If a given model does not perform well on the validation set then it’s gonna perform worse when dealing with real live data. This notion makes Cross-Validation probably one of the most important concepts of machine learning which ensures the stability of our model.

Cross-Validation is just a method that simply reserves a part of data from the dataset and uses it for testing the model(Validation set), and the remaining data other than the reserved one is used to train the model.

In this article, we’ll implement cross-validation as provided by sci-kit learn.

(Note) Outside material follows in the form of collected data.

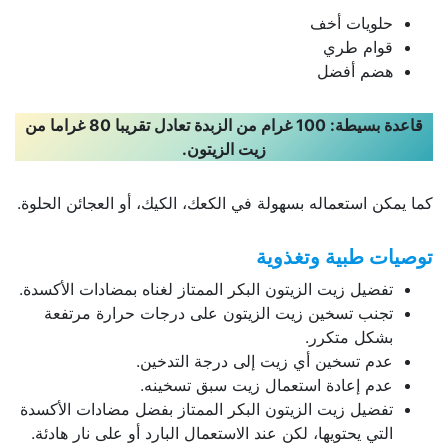
حلويات أخف
قوام طري
هضم أفضل
قاعدة بسيطة: 100 غرام من الزبدة تعادل تقريبا 80 غراما من
زيت الزيتون.
كما يمكن استعماله بسهولة في الكعك، الكيك، أو العجائن الحلوة.
توصيات طبية وتغذوية
تفضيل زيت الزيتون البكر الممتاز لغناه بمضادات الأكسدة.
تجنب تسخين زيت الزيتون على درجات حرارة مرتفعة
بشكل متكرر.
عدم تسخين أي زيت إلى درجة التدخين.
عدم إعادة استعمال زيت سبق تسخينه.
تفضيل زيت الزيتون البكر الممتاز بفضل مضادات الأكسدة
التي يحتويها، لكن عند الاستعمال البارد أو على نار هادئة.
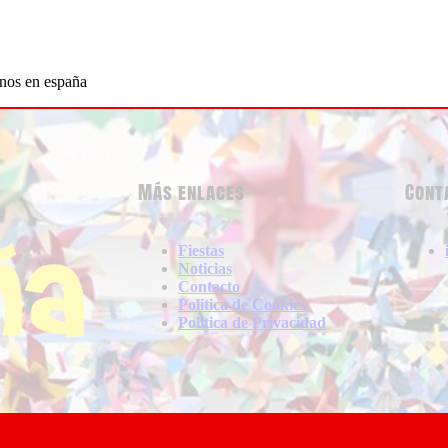
anos en españa
Más enlaces
Cont
Fiestas
Noticias
Contacto
Politica de Cookies
Politica de Privacidad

We’ll implement K-Fold Cross-validation.

Cross-Validation Intuition

Let’s first see why we should use cross validation.

  • It helps us with model evaluation finally determining the quality of the model.
  • Crucial to determining if the model is generalizing well to data.
  • To check if the model is overfitting or underfitting.
  • Finally, it lets us choose the model which had the best performance.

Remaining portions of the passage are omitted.